Julianna Kirjanowa studiert in Innsbruck. Die gebürtige Russin wohnt seit fünf Jahren in Tirol. Was sie an Österreich schätzt, welche Fragen ihr am häufigsten gestellt werden und was Österreich von Deutschland unterscheidet, hat sie der DAZ erzählt:
/Foto: privat. ‚Ausblick ins Tiroler Inntal.’/
Julianna, woher kommst du genau, seit wann wohnst Du in Österreich?
Ich komme aus dem Ural und wohne seit fünf Jahren in Österreich.
Was machst du dort?
Ich studiere Russisch auf Lehramt und Deutsch. Meine Familie ist in Russland, aber ich fühle mich nicht einsam, weil ich sehr viele Freunde, Studien-und Arbeitskollegen habe. Meine beste Freundin aus dem Ural ist zum Glück auch hier.
Warum studierst du in Europa?
Es war immer mein Traum, irgendwo im Ausland zu studieren und die Welt anzuschauen, andere Kulturen und Leute kennenzulernen. Nach meinem Germanistik-Studium in Russland habe ich ein Jahr als Au-Pair-Mädchen in Deutschland gearbeitet. Es war eine tolle Zeit! Ich habe so viele schöne Städte gesehen: Hamburg, Rostock, Berlin, Bremen, München sowie kleine Orte und Dörfer. Besonders Köln ist mir ans Herz gewachsen.
Was unterscheidet Österreich von Deutschland?
Ich finde nicht, dass sich Österreich von Deutschland großartig unterscheidet. Am ehesten in der Mentalität: die Österreicher sind lockerer, die Deutschen sind eher pünktlich, pedantisch. In der Sprache gibt es auch Unterschiede: Es gibt viele Wörter zum Beispiel für Gemüse oder Küchenutensilien, die in Österreich ganz anders heißen als in Deutschland.
Was wirst du am häufigsten gefragt?

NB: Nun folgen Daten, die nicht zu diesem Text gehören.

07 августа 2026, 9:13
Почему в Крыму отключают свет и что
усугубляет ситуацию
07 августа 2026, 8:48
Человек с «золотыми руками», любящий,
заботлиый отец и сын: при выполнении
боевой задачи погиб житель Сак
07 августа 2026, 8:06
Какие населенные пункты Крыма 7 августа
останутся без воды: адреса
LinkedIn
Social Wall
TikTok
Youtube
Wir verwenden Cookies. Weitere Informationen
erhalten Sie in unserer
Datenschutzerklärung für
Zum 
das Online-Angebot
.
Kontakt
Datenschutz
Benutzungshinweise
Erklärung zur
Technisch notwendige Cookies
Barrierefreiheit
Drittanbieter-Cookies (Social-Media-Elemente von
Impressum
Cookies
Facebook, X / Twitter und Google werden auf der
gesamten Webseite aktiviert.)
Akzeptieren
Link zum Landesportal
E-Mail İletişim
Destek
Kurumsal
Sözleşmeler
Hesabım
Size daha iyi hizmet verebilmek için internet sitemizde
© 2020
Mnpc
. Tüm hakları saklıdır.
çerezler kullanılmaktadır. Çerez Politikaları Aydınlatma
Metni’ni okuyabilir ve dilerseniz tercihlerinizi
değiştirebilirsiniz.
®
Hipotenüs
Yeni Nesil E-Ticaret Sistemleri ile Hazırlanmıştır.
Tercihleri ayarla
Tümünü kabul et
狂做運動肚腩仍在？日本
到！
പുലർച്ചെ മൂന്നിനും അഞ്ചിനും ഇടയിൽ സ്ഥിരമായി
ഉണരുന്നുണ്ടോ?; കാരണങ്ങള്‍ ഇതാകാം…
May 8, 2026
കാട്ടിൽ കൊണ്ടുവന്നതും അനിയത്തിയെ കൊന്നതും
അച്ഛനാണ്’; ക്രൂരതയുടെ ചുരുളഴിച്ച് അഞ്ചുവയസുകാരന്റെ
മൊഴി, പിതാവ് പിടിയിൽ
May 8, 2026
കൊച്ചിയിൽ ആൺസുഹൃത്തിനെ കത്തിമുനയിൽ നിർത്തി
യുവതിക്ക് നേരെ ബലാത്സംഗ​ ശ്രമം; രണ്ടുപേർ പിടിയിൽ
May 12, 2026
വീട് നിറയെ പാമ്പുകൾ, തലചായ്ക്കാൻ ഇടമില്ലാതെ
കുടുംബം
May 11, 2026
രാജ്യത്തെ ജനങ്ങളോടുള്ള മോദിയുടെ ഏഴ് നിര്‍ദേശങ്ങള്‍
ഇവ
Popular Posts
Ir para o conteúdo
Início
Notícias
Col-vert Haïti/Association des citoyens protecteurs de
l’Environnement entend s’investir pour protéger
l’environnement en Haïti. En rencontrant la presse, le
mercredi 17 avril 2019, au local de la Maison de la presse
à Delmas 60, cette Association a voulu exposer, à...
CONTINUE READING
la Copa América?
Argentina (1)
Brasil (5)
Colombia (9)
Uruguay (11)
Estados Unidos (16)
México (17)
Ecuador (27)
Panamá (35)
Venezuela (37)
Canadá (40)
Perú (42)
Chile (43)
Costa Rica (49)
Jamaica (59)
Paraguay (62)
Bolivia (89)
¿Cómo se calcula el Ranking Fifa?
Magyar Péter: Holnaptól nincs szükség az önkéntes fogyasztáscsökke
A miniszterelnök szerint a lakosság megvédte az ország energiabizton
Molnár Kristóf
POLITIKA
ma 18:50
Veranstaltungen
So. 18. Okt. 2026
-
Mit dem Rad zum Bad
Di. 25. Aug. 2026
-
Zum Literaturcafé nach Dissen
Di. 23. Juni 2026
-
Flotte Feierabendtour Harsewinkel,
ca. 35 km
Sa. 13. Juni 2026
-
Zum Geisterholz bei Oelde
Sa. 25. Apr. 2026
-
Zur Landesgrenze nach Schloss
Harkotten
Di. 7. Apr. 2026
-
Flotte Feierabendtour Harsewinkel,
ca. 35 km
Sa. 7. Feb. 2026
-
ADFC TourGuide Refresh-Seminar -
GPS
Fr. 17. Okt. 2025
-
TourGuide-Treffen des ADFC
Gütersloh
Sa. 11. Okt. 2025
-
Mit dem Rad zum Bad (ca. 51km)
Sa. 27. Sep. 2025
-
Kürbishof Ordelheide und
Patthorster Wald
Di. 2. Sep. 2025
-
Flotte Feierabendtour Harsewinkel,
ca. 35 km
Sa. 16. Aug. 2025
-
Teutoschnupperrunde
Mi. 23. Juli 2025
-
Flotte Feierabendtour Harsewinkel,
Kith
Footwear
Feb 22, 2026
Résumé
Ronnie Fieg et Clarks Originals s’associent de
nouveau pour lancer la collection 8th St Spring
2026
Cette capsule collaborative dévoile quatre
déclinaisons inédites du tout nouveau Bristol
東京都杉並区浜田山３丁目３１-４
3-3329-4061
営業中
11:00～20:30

Welche Fragen nerven dich?
Es ist immer die gleiche Frage: „Gefällt es dir in Österreich?“ Sie wird aber immer ironisch gestellt, in dem Sinne, dass die Leute glauben, es würde mir in Russland so schlecht gehen und man würde dort so schlecht leben. Eine andere Frage ist, ob die Russen wirklich so viel Wodka trinken oder ob es in Russland tatsächlich nur Reiche und Arme gibt.
Was gefällt dir an Österreich, was findest du doof?
Es gibt sehr viele Dinge, die mir an Österreich gefallen: ich mag die Ordnung, die schöne Natur und die saubere Luft. Es gibt ein gut funktionierendes Gesundheitswesen, super öffentliche Verkehrsmittel und ein stabiles Leben. Doof finde ich, dass man für alles bezahlen muss, die hohen Steuern, Einschränkung der Arbeitszeiten und strenge Regeln für ausländische Studenten.
Kennst du Kasachen in Innsbruck?
In Innsbruck kenne ich noch niemanden aus Kasachstan. Aber in Deutschland kenne ich ein paar Kasachen, die ich damals während meiner Au-Pair-Beschäftigung kennengelernt habe.
Was geht dir durch den Kopf, wenn du den Ural besuchst, möchtest du zurück?
Nach so langer Zeit in Europa möchte ich hier bleiben. Jedes Mal, wenn ich meine Familie besuche, sehe ich, dass sich dort nichts ändert. Die Leute verdienen immer noch sehr wenig, die Preise für Lebensmittel sind sehr hoch.
Wie stehen die beruflichen Chancen in Österreich?
Ich glaube, für Ausländer ist es eher schwierig. Für Tirol sehe ich aber große Chancen, mit Russischkenntnissen einen guten Arbeitsplatz zu bekommen. Aber ich mache mir darüber jetzt noch keine Sorgen, es dauert noch, bis ich mit dem Studium fertig bin.
Wie klappt die Integration?
Es klappt gut! Ich habe viele russische, ukrainische und genauso viele österreichische Freunde. Nationalität spielt für mich keine Rolle! Ich bin sehr offen und unkompliziert. Ich glaube, es hängt von jedem Menschen persönlich ab. Einige Immigranten leben seit vielen Jahren in Europa und können sich nicht integrieren. Sie haben Probleme mit der neuen Sprache, kommen schwer mit der Kultur und Mentalität zurecht. Deswegen suchen sie sich nur Freunde aus dem eigenen Land. Ich finde das einfach schade.